Membership organisations such as trade unions traditionally funded members’ personal injury claims through the membership fees that they received. As a result of the "recoverability regime" trade unions are reimbursed the costs of unsuccessful actions by defendants in successful claims. Indeed, they are now a significant source of profit. Thus at a stroke, the substantial costs burden was transferred from trade union to the public purse.

6. Section 51

6.1 We would draw the Committee’s attention to clauses 51(1) to 51(3) inclusive (Part 36 provisions in civil claims).

The intention behind the legislation is to provide a mechanism whereby Claimants may recover an uplift on all damages where they "beat" their offer to settle at trial. The aim of this reform was to encourage earlier settlement.

6.2 As the legislation is drafted the provision will extend to all personal injury claims of any value. Whilst 90% or more of all such claims have a value of less than £10,000, the residual 10% of claims carry a very high aggregate value by comparison.

6.3 We believe that Part 36 has less of a part to play in higher value claims where the focus ought to be on rehabilitation and maximising functional recovery. Excessive reward for a successful part 36 might cause adverse behaviour such as:-

6.3.a More trials due to a wish to secure the "bonus" on damages.

6.3.b Delayed access to records and medical facilities to facilitate legitimate enquiry by the compensator.

6.3.c Late offers a short time before trial with a view to securing a boost on damages after all the costs have been incurred.

6.4 We endorse the thrust of the proposal by Lord Justice Jackson that the penalty provisions should be subject to a scale and a cap. In his last paper responding to consultation he sets out a proposal at paragraph 5.3:-

Total damages + value of non-monetary award Percentage increase

1. Up to £500,000 10%

2. £500,001 to £1 million £50,000 + 5% of excess over £500,000

3. Above £1 million £75,000 (with no further increase)

6.5 Whilst we agree this approach of a cap and a scale, the defined thresholds will be for debate in another forum. We would urge the Committee to adopt the scale approach however. A simple % approach to all claims regardless of value could produce a disproportionate outcome for claimants – perhaps in excess of £1,000,000 for simply beating their own offer by a few pounds. We submit that this is too onerous a burden for the defendant whether they be an insurer, a public authority or the NHS.
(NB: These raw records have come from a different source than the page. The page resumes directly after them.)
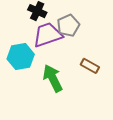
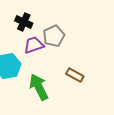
purple trapezoid: (48, 35) -> (34, 45), size x0.7

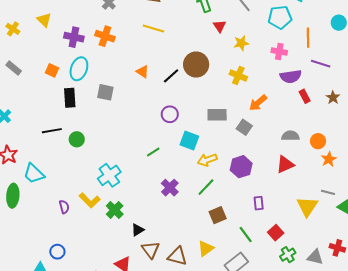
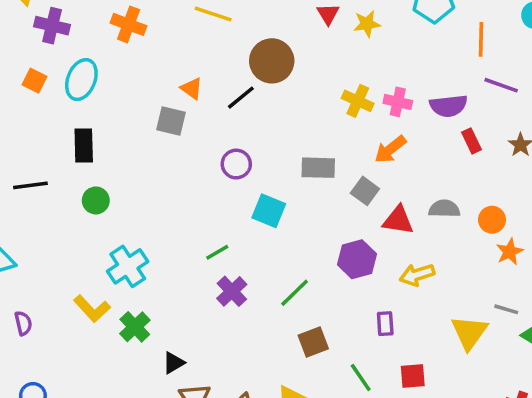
purple cross: (74, 37) -> (52, 26), moved
yellow star: (241, 43) -> (367, 24), moved
pink cross: (279, 51) -> (398, 102), moved
brown circle: (196, 65) -> (272, 61), moved
gray square: (105, 92) -> (171, 121), moved
black rectangle: (70, 98) -> (84, 145), moved
green circle: (77, 139) -> (96, 200), moved
green line: (153, 152) -> (217, 252), moved
yellow arrow: (207, 160) -> (417, 275), moved
red triangle: (285, 164) -> (398, 220), moved, turned 30
purple semicircle: (64, 207) -> (23, 323), moved
red square: (276, 233) -> (413, 376), turned 35

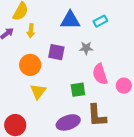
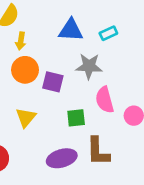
gray star: (86, 48) -> (89, 66), size x1.5
purple square: (56, 52) -> (53, 82), moved
orange circle: (30, 65) -> (25, 70), moved

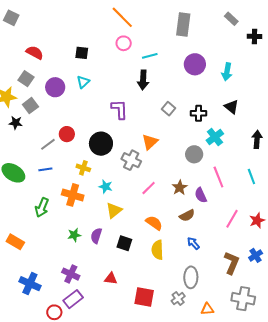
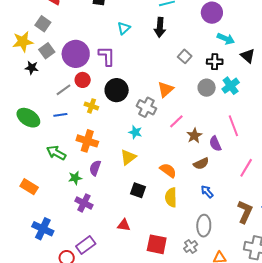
cyan arrow: (227, 72) -> (226, 39), moved, turned -78
cyan triangle: (83, 82) -> (124, 28), moved
purple circle: (55, 87) -> (76, 54), moved, size x1.4
purple L-shape: (119, 109) -> (107, 56), moved
gray circle: (194, 154) -> (207, 88), moved
yellow cross: (83, 168) -> (91, 106), moved
cyan star: (106, 187) -> (135, 132), moved
pink line: (149, 188) -> (176, 121), moved
green arrow: (42, 207) -> (56, 153), turned 96
green star: (74, 235) -> (75, 178), moved
purple semicircle: (96, 236) -> (95, 168), moved
purple cross: (71, 274) -> (84, 203), moved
6.6 Drafting concern. Section 51(3) states " In subsection (1) "additional amount" means an amount not exceeding a prescribed percentage of the amount awarded to the claimant by the court (excluding any amount awarded in respect of the claimant’s costs)." This draft does not permit the Rules Committee to set a cap to limit the penalty award.

6.7 Proposal. Section 51(3) In subsection (1) "additional amount" means an amount not exceeding either a prescribed percentage of the amount awarded to the claimant by the court (excluding any amount awarded in respect of the claimant’s costs) or such other prescribed maximum sum that may be awarded by way of an additional sum.